Procura-se Berdinazzi

Desde o dia 07 de setembro o vira-lata mais conhecido como Berdinazzi ou Bê, de apenas oito anos, desapareceu, deixando a família de Rafael Ferreira e Nathaly Lopes Mattar, grávida de seis meses, muito triste. “Fomos viajar para o interior e deixamos nosso cãozinho na casa de um amigo que mora no Butantã, mais exatamente na rua Hideo Oshima, localizada no Jardim Peri-Peri. Entretanto, este amigo também estava viajando e quando voltamos o Berdinazzi não estava mais lá”, conta Nathaly, dona do cãozinho.

O casal oferece uma recompensa em dinheiro para quem encontrá-lo.

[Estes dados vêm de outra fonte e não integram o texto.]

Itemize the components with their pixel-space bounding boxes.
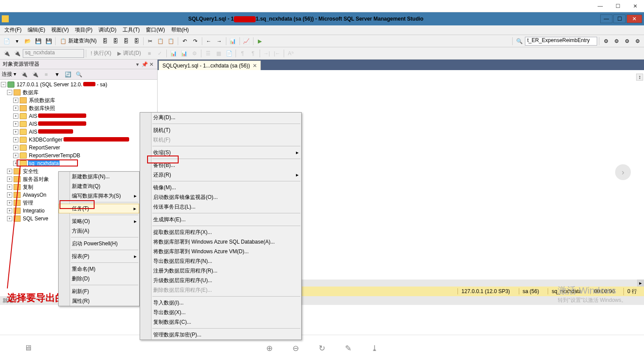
tab-close-icon[interactable]: ✕ <box>253 63 257 69</box>
cut-icon[interactable]: ✂ <box>145 36 155 46</box>
db-engine-query-icon[interactable]: 🗄 <box>100 36 110 46</box>
cm-restore[interactable]: 还原(R)▸ <box>140 170 301 180</box>
cm-manage-enc[interactable]: 管理数据库加密(P)... <box>140 330 301 340</box>
cm-offline[interactable]: 脱机(T) <box>140 125 301 135</box>
dmx-query-icon[interactable]: 🗄 <box>132 36 141 46</box>
oe-pin-icon[interactable]: 📌 <box>141 61 148 67</box>
ssms-max-button[interactable]: ☐ <box>613 14 626 23</box>
menu-help[interactable]: 帮助(H) <box>169 25 192 35</box>
cm-deploy-azure-db[interactable]: 将数据库部署到 Windows Azure SQL Database(A)... <box>140 237 301 247</box>
save-all-icon[interactable]: 💾 <box>44 36 53 46</box>
oe-stop-icon[interactable]: ■ <box>41 70 51 79</box>
new-query-button[interactable]: 📋 新建查询(N) <box>57 36 99 46</box>
zoom-out-icon[interactable]: ⊖ <box>290 342 302 354</box>
execute-button[interactable]: !执行(X) <box>88 49 114 58</box>
indent-icon[interactable]: →| <box>262 49 271 58</box>
cm-delete[interactable]: 删除(D) <box>59 274 139 283</box>
change-conn-icon[interactable]: 🔌 <box>12 49 22 58</box>
scroll-right-icon[interactable]: ▸ <box>637 280 644 287</box>
cm-register-dac[interactable]: 注册为数据层应用程序(R)... <box>140 266 301 276</box>
cm-copy-db[interactable]: 复制数据库(C)... <box>140 317 301 327</box>
tree-db-item[interactable]: +AIS <box>1 120 156 128</box>
oe-connect-icon[interactable]: 🔌 <box>19 70 29 79</box>
oe-close-icon[interactable]: ✕ <box>148 61 155 67</box>
download-icon[interactable]: ⤓ <box>369 342 381 354</box>
database-combo[interactable]: sq_ncxhdata <box>23 49 84 58</box>
rotate-icon[interactable]: ↻ <box>316 342 328 354</box>
cm-new-db[interactable]: 新建数据库(N)... <box>59 172 139 181</box>
analysis-query-icon[interactable]: 🗄 <box>111 36 120 46</box>
undo-icon[interactable]: ↶ <box>180 36 190 46</box>
oe-filter-icon[interactable]: ▼ <box>52 70 62 79</box>
os-min-button[interactable]: — <box>591 1 609 11</box>
cm-extract-dac[interactable]: 提取数据层应用程序(X)... <box>140 227 301 237</box>
menu-view[interactable]: 视图(V) <box>49 25 71 35</box>
copy-icon[interactable]: 📋 <box>156 36 165 46</box>
props-icon[interactable]: 📊 <box>228 36 238 46</box>
cm-policies[interactable]: 策略(O)▸ <box>59 216 139 226</box>
ssms-close-button[interactable]: ✕ <box>626 14 642 23</box>
tree-databases[interactable]: −数据库 <box>1 88 156 96</box>
os-close-button[interactable]: ✕ <box>626 1 644 11</box>
cm-powershell[interactable]: 启动 PowerShell(H) <box>59 239 139 248</box>
misc-icon-4[interactable]: ⚙ <box>633 36 642 46</box>
cm-reports[interactable]: 报表(P)▸ <box>59 251 139 261</box>
cm-export-data[interactable]: 导出数据(X)... <box>140 308 301 317</box>
tree-db-item[interactable]: +AIS <box>1 128 156 136</box>
specify-values-icon[interactable]: Aᵇ <box>286 49 296 58</box>
cm-export-dac[interactable]: 导出数据层应用程序(N)... <box>140 256 301 266</box>
cm-mirror[interactable]: 镜像(M)... <box>140 183 301 192</box>
oe-connect-label[interactable]: 连接 ▾ <box>2 71 16 78</box>
oe-disconnect-icon[interactable]: 🔌 <box>30 70 40 79</box>
menu-edit[interactable]: 编辑(E) <box>25 25 48 35</box>
cm-script-db[interactable]: 编写数据库脚本为(S)▸ <box>59 191 139 201</box>
menu-project[interactable]: 项目(P) <box>72 25 95 35</box>
cm-props[interactable]: 属性(R) <box>59 296 139 306</box>
oe-dropdown-icon[interactable]: ▾ <box>134 61 141 67</box>
cm-rename[interactable]: 重命名(M) <box>59 264 139 274</box>
options-icon[interactable]: ⚙ <box>190 49 199 58</box>
find-icon[interactable]: 🔍 <box>514 36 524 46</box>
activity-icon[interactable]: 📈 <box>242 36 251 46</box>
results-file-icon[interactable]: 📄 <box>224 49 234 58</box>
zoom-in-icon[interactable]: ⊕ <box>264 342 276 354</box>
oe-refresh-icon[interactable]: 🔄 <box>63 70 73 79</box>
cm-launch-monitor[interactable]: 启动数据库镜像监视器(O)... <box>140 192 301 202</box>
tree-db-item[interactable]: +K3DBConfiger <box>1 136 156 144</box>
stop-icon[interactable]: ■ <box>144 49 154 58</box>
debug-button[interactable]: ▶调试(D) <box>115 49 144 58</box>
cm-refresh[interactable]: 刷新(F) <box>59 287 139 296</box>
new-project-icon[interactable]: 📄 <box>2 36 11 46</box>
connect-icon[interactable]: 🔌 <box>2 49 11 58</box>
cm-upgrade-dac[interactable]: 升级数据层应用程序(U)... <box>140 276 301 285</box>
misc-icon-3[interactable]: ⚙ <box>622 36 632 46</box>
paste-icon[interactable]: 📋 <box>166 36 176 46</box>
table-combo[interactable]: t_ER_ExpenseReimbEntry <box>525 37 597 46</box>
menu-window[interactable]: 窗口(W) <box>143 25 167 35</box>
execute-icon[interactable]: ▶ <box>255 36 265 46</box>
oe-search-icon[interactable]: 🔍 <box>74 70 84 79</box>
tree-server[interactable]: −127.0.0.1 (SQL Server 12.0. - sa) <box>1 81 156 88</box>
nav-next-button[interactable]: › <box>615 164 631 180</box>
uncomment-icon[interactable]: ¶ <box>248 49 258 58</box>
cm-detach[interactable]: 分离(D)... <box>140 113 301 122</box>
cm-shrink[interactable]: 收缩(S)▸ <box>140 148 301 157</box>
desktop-icon[interactable]: 🖥 <box>22 342 34 354</box>
tree-db-reportservertemp[interactable]: +ReportServerTempDB <box>1 152 156 159</box>
nav-fwd-icon[interactable]: → <box>215 36 224 46</box>
open-icon[interactable]: 📂 <box>23 36 32 46</box>
tree-sysdb[interactable]: +系统数据库 <box>1 96 156 104</box>
scroll-toggle-icon[interactable]: ↕ <box>636 74 643 81</box>
tab-sqlquery1[interactable]: SQLQuery1.sql - 1...cxhdata (sa (56)) ✕ <box>158 60 261 70</box>
os-max-button[interactable]: ☐ <box>609 1 626 11</box>
tree-db-selected[interactable]: +sq_ncxhdata <box>1 159 156 167</box>
plan-icon[interactable]: 📊 <box>169 49 178 58</box>
comment-icon[interactable]: ¶ <box>238 49 247 58</box>
menu-debug[interactable]: 调试(D) <box>96 25 119 35</box>
cm-new-query[interactable]: 新建查询(Q) <box>59 181 139 191</box>
estplan-icon[interactable]: 📊 <box>179 49 189 58</box>
cm-deploy-azure-vm[interactable]: 将数据库部署到 Windows Azure VM(D)... <box>140 247 301 256</box>
redo-icon[interactable]: ↷ <box>190 36 200 46</box>
save-icon[interactable]: 💾 <box>33 36 43 46</box>
cm-tasks[interactable]: 任务(T)▸ <box>59 204 139 213</box>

Basta entrar em contato pelos telefones: 9 9818-1888 (Vivo) / 7724-1889 / ID: 2*018115 (Nextel) com Nathaly ou para o Rafael 9 6060-1777 (Vivo).

Relação da família com Berdinazzi
Segundo Nathaly, a história do Bê é bem especial para o casal, pois ele foi herança de Luiz Marcelino (in memoriam), padrasto dela. “A irmã dele tinha uma cadela prenha e ele estava no leito de morte, quando pediu para que um dos filhotes fosse meu e da minha mãe, e se chamasse Berdinazzi por conta da novela, O Rei do Gado, que era transmitida na época. Meu padrasto ainda falou que ele seria nosso fiel companheiro quando ele partisse. E é exatamente como o Bê era. Como sou muito chorona, toda vez que ele me ouvia dar um soluço rumo ao choro, caminhava na minha direção, se apoiava nas minhas pernas e colocava a cabeça no meu colo, como quem dizia: ‘chore aqui no ombro amigo’. Ele morou conosco em Socorro, interior de São Paulo, onde nos acompanhava em todas as trilhas e cachoeiras, sempre indo na frente, abrindo caminho para nos proteger.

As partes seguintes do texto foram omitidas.